Former Sheriff Bill Gore retired February 3, the same day that state auditors released their report to the public. Gore questioned the audit’s methodology. Acting Sheriff Kelly Martinez has said she’s committed to making changes to protect inmates, yet the most recent two deaths occurred on her watch.

Lt. Amber Baggs told the San Diego Union-Tribune that the department’s officials are reviewing the legislation and have already taken some steps to make jails safer, including improving safety checks, adopting drug-treatment programs, speeding up review of critical incidents and having guards wear body-worn cameras to improve accountability.

The high number of jail deaths here has not only caused grief to family members, but has also resulted in taxpayers shelling out millions of dollars to pay legal settlements or court-ordered awards as a result of lawsuits filed against the county.

Lieutenant Joel Stranger provided the following information on the two most recent deaths:

Lonnie Newton Rupard, 49, of National City was found unresponsive in his cell at San Diego Central Jail on March 17.  Deputies and medical staff performed lifesaving measures until relieved by fire department personnel. Paramedics transported Rupard to a hospital, where he was pronounced dead.  An autopsy found no signs of trauma or illegal substances; his cause of death remains pending further evaluation.  He had been arrested on December 19 on a parole violation; he had previously served time after being convicted of assault in 2019.
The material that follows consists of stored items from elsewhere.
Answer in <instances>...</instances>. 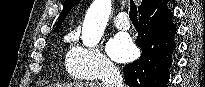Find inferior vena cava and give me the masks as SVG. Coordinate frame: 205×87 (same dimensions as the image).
I'll use <instances>...</instances> for the list:
<instances>
[{
    "instance_id": "inferior-vena-cava-1",
    "label": "inferior vena cava",
    "mask_w": 205,
    "mask_h": 87,
    "mask_svg": "<svg viewBox=\"0 0 205 87\" xmlns=\"http://www.w3.org/2000/svg\"><path fill=\"white\" fill-rule=\"evenodd\" d=\"M102 80L105 87H123L122 75L113 64L106 65Z\"/></svg>"
}]
</instances>
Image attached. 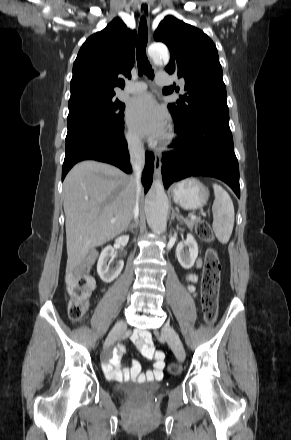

William Schuck, 22, of Orange County was found unresponsive in his cell in the San Diego Central Jail on March 16.  Despite lifesaving efforts, he was pronounced dead at the facility. He had been arrested March 10  after a traffic accident on charges of driving under the influence, possessing a controlled substance, and illegal weapons possession. He had been evaluated at a hospital after the accident but no obvious signs of trauma or illness were found and Schuck declined further tests. He was alone in his cell when found unconscious, with no obvious signs of trauma or foul play.  An autopsy found cocaine in his system, but the cause and manner of his death remain pending further lab testing and evaluation.